# EXERCISE REQUIREMENTS
For this exercise, copy exactly only the lines from the one containing "Produktkategorier" to the final line of the material below, without the pictures.

-------- MATERIAL FOR THE TASK --------

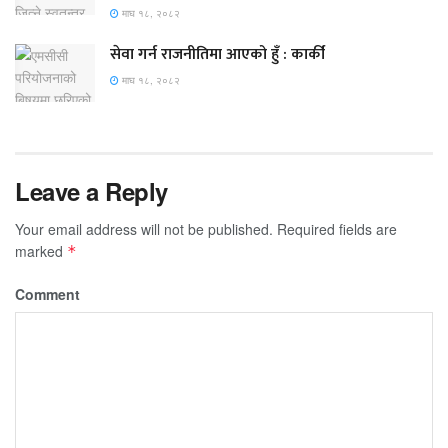
माघ १८, २०८२
सेवा गर्न राजनीतिमा आएको हुँ : कार्की
माघ १८, २०८२
Leave a Reply
Your email address will not be published.
Required fields are
marked
*
Comment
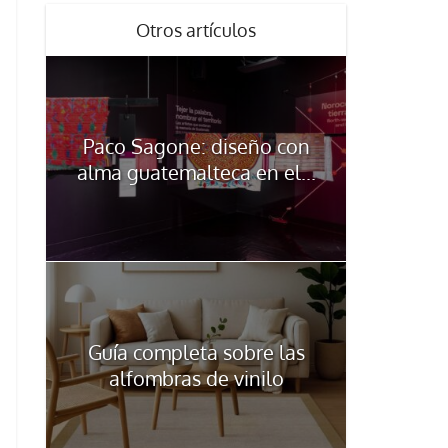
Otros artículos
Paco Sagone: diseño con
alma guatemalteca en el...
Guía completa sobre las
alfombras de vinilo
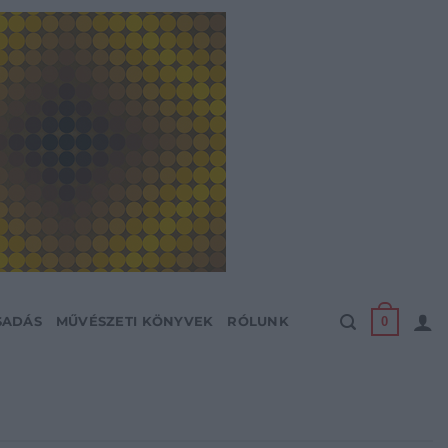
0
SADÁS
MŰVÉSZETI KÖNYVEK
RÓLUNK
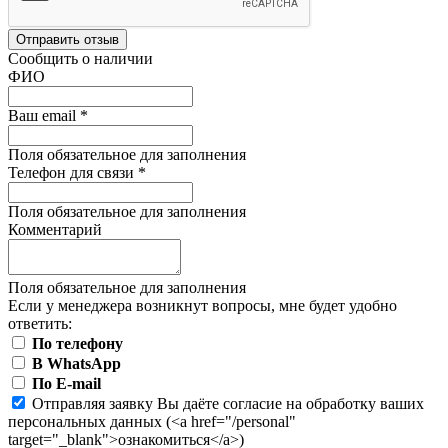
Отправить отзыв
Сообщить о наличии
ФИО
Ваш email
*
Поля обязательное для заполнения
Телефон для связи
*
Поля обязательное для заполнения
Комментарий
Поля обязательное для заполнения
Если у менеджера возникнут вопросы, мне будет удобно
ответить:
По телефону
В WhatsApp
По E-mail
Отправляя заявку Вы даёте согласие на обработку ваших
персональных данных (<a href="/personal"
target="_blank">ознакомиться</a>)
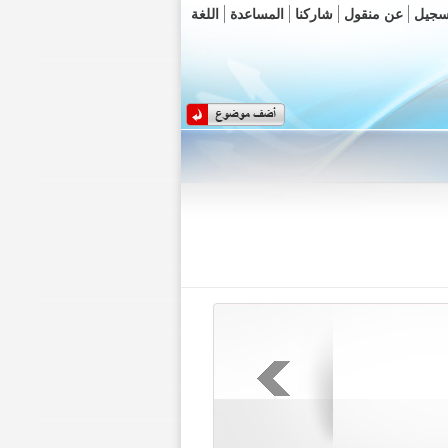
سجيل
عن منقول
شاركنا
المساعدة
اللغة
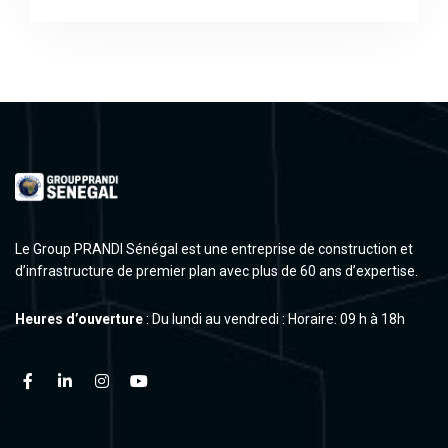
Le Group PRANDI Sénégal est une entreprise de construction et
d’infrastructure de premier plan avec plus de 60 ans d’expertise.
Heures d’ouverture
: Du lundi au vendredi : Horaire: 09 h à 18h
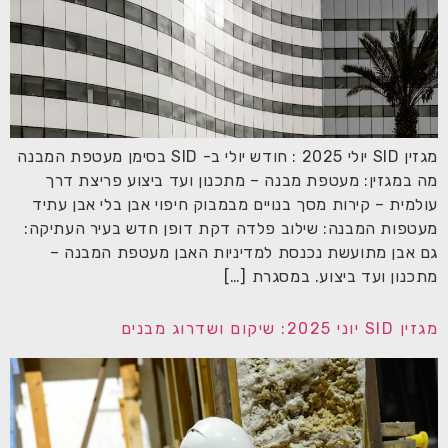
מגזין SID יולי 2025 : חודש יולי ב- SID בסימן מעטפת המבנה
מה במגזין: מעטפת מבנה – מתכנון ועד ביצוע פריצת דרך
עולמית – קירות מסך בנויים מבמבוק חיפוי אבן בלי אבן עתיד
מעטפות המבנה: שילוב פלדה דקת דופן חדש בעיר העתיקה:
גם אבן מתועשת נכנסת למדיניות האבן מעטפת המבנה –
מתכנון ועד ביצוע. במסגרת […]
מגזין SID יוני 2025: שיקום ושדרוג מבנים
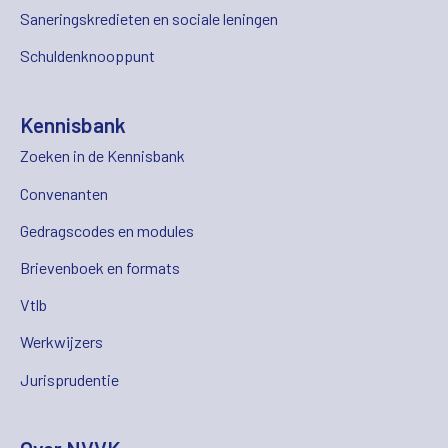
Saneringskredieten en sociale leningen
Schuldenknooppunt
Kennisbank
Zoeken in de Kennisbank
Convenanten
Gedragscodes en modules
Brievenboek en formats
Vtlb
Werkwijzers
Jurisprudentie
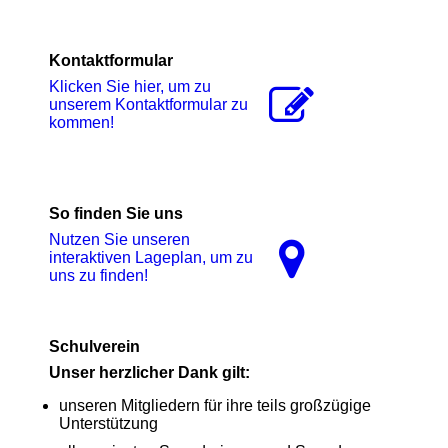
Kontaktformular
Klicken Sie hier, um zu
unserem Kon­takt­for­mu­lar zu
kommen!
So finden Sie uns
Nutzen Sie unseren
interaktiven La­ge­plan, um zu
uns zu finden!
Schulverein
Unser herzlicher Dank gilt:
unseren Mitgliedern für ihre teils großzügige
Unterstützung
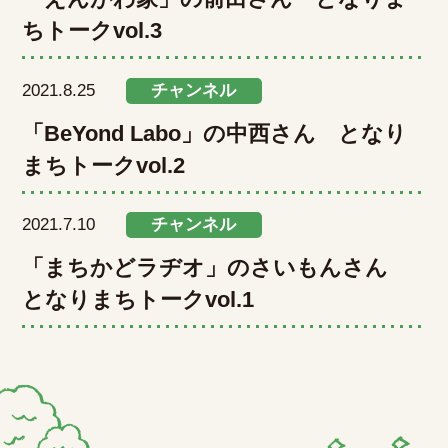
ちトークvol.3
2021.8.25
チャンネル
「BeYond Labo」の中西さん となり
まちトークvol.2
2021.7.10
チャンネル
「まちかどラヂオ」のさいもんさん
となりまちトークvol.1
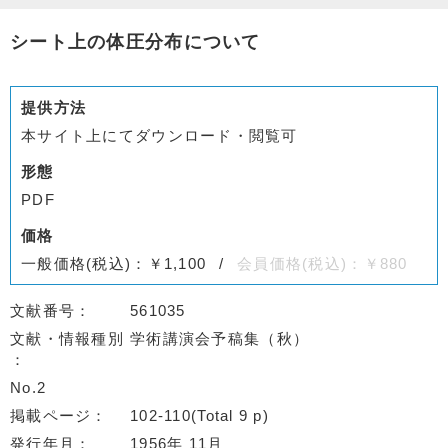
シート上の体圧分布について
提供方法
本サイト上にてダウンロード・閲覧可
形態
PDF
価格
一般価格(税込)：￥1,100
会員価格(税込)：￥880
文献番号
561035
文献・情報種別
学術講演会予稿集（秋）
No.2
掲載ページ
102-110(Total 9 p)
発行年月
1956年 11月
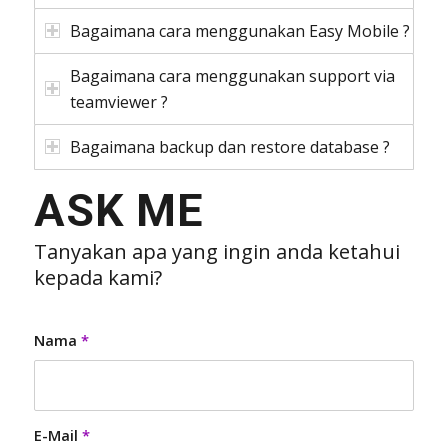
Bagaimana cara menggunakan Easy Mobile ?
Bagaimana cara menggunakan support via
teamviewer ?
Bagaimana backup dan restore database ?
ASK ME
Tanyakan apa yang ingin anda ketahui
kepada kami?
Nama
*
E-Mail
*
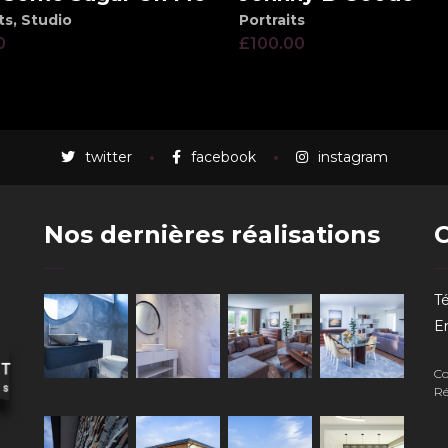
ts
,
Studio
Portraits
0
£
100.00
twitter
facebook
instagram
Nos dernières réalisations
Té
Em
Co
Ré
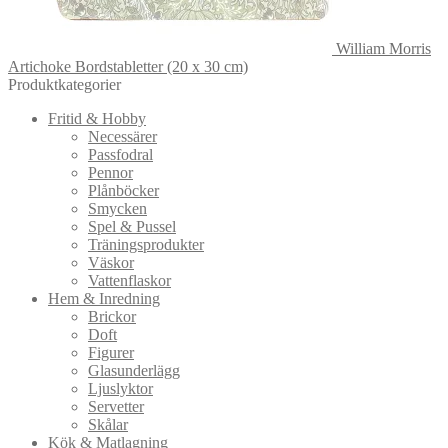
William Morris
Artichoke Bordstabletter (20 x 30 cm)
Produktkategorier
Fritid & Hobby
Necessärer
Passfodral
Pennor
Plånböcker
Smycken
Spel & Pussel
Träningsprodukter
Väskor
Vattenflaskor
Hem & Inredning
Brickor
Doft
Figurer
Glasunderlägg
Ljuslyktor
Servetter
Skålar
Kök & Matlagning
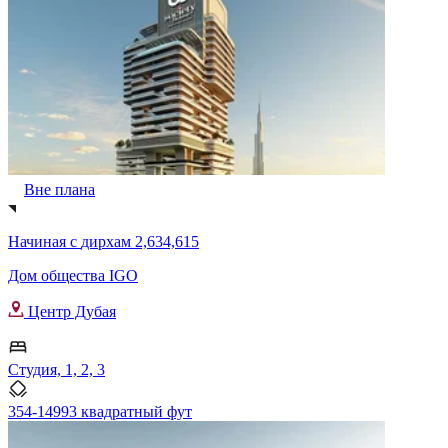
Вне плана
Начиная с
дирхам 2,634,615
Дом общества IGO
Центр Дубая
Студия, 1, 2, 3
354-14993 квадратный фут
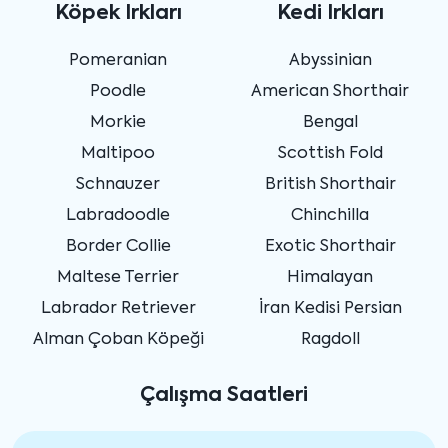
Köpek Irkları
Kedi Irkları
Pomeranian
Abyssinian
Poodle
American Shorthair
Morkie
Bengal
Maltipoo
Scottish Fold
Schnauzer
British Shorthair
Labradoodle
Chinchilla
Border Collie
Exotic Shorthair
Maltese Terrier
Himalayan
Labrador Retriever
İran Kedisi Persian
Alman Çoban Köpeği
Ragdoll
Çalışma Saatleri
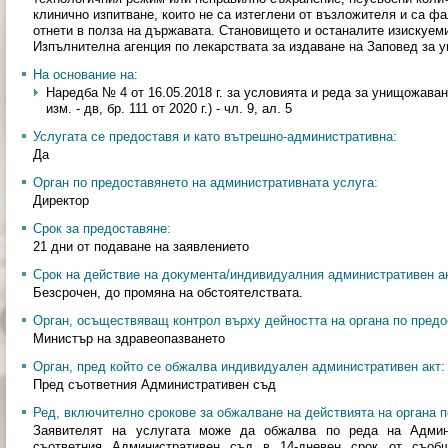
клинично изпитване, които не са изтеглени от възложителя и са ф
отнети в полза на държавата. Становището и останалите изискуем
Изпълнителна агенция по лекарствата за издаване на Заповед за 
На основание на:
Наредба № 4 от 16.05.2018 г. за условията и реда за унищожаван
изм. - дв, бр. 111 от 2020 г.) - чл. 9, ал. 5
Услугата се предоставя и като вътрешно-административна:
Да
Орган по предоставянето на административната услуга:
Директор
Срок за предоставяне:
21 дни от подаване на заявлението
Срок на действие на документа/индивидуалния административен ак
Безсрочен, до промяна на обстоятелствата.
Орган, осъществяващ контрол върху дейността на органа по предо
Министър на здравеопазването
Орган, пред който се обжалва индивидуален административен акт:
Пред съответния Административен съд
Ред, включително срокове за обжалване на действията на органа п
Заявителят на услугата може да обжалва по реда на Админи
съответния Административен съд в 14-дневен срок от съобщ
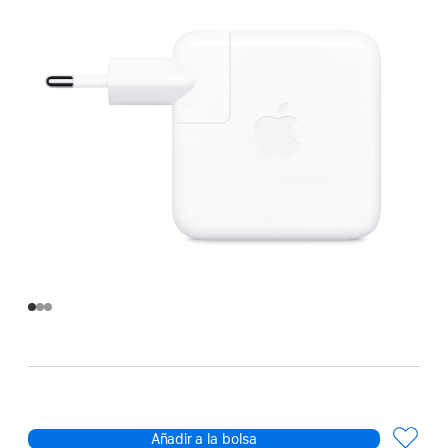
Añadir a la bolsa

--------

# SOLUTION BELOW
Produktkategorier
Fritid & Hobby
Necessärer
Passfodral
Pennor
Plånböcker
Smycken
Spel & Pussel
Träningsprodukter
Väskor
Vattenflaskor
Hem & Inredning
Brickor
Doft
Figurer
Glasunderlägg
Ljuslyktor
Servetter
Skålar
Kök & Matlagning
Вне плана
Начиная с
дирхам 2,634,615
Дом общества IGO
Центр Дубая
Студия, 1, 2, 3
354-14993 квадратный фут
Köpek Irkları
Kedi Irkları
Pomeranian
Abyssinian
Poodle
American Shorthair
Morkie
Bengal
Maltipoo
Scottish Fold
Schnauzer
British Shorthair
Labradoodle
Chinchilla
Border Collie
Exotic Shorthair
Maltese Terrier
Himalayan
Labrador Retriever
İran Kedisi Persian
Alman Çoban Köpeği
Ragdoll
Çalışma Saatleri
клинично изпитване, които не са изтеглени от възложителя и са ф
отнети в полза на държавата. Становището и останалите изискуем
Изпълнителна агенция по лекарствата за издаване на Заповед за 
На основание на:
Наредба № 4 от 16.05.2018 г. за условията и реда за унищожаван
изм. - дв, бр. 111 от 2020 г.) - чл. 9, ал. 5
Услугата се предоставя и като вътрешно-административна:
Да
Орган по предоставянето на административната услуга:
Директор
Срок за предоставяне:
21 дни от подаване на заявлението
Срок на действие на документа/индивидуалния административен ак
Безсрочен, до промяна на обстоятелствата.
Орган, осъществяващ контрол върху дейността на органа по предо
Министър на здравеопазването
Орган, пред който се обжалва индивидуален административен акт:
Пред съответния Административен съд
Ред, включително срокове за обжалване на действията на органа п
Заявителят на услугата може да обжалва по реда на Админи
съответния Административен съд в 14-дневен срок от съобщ
Añadir a la bolsa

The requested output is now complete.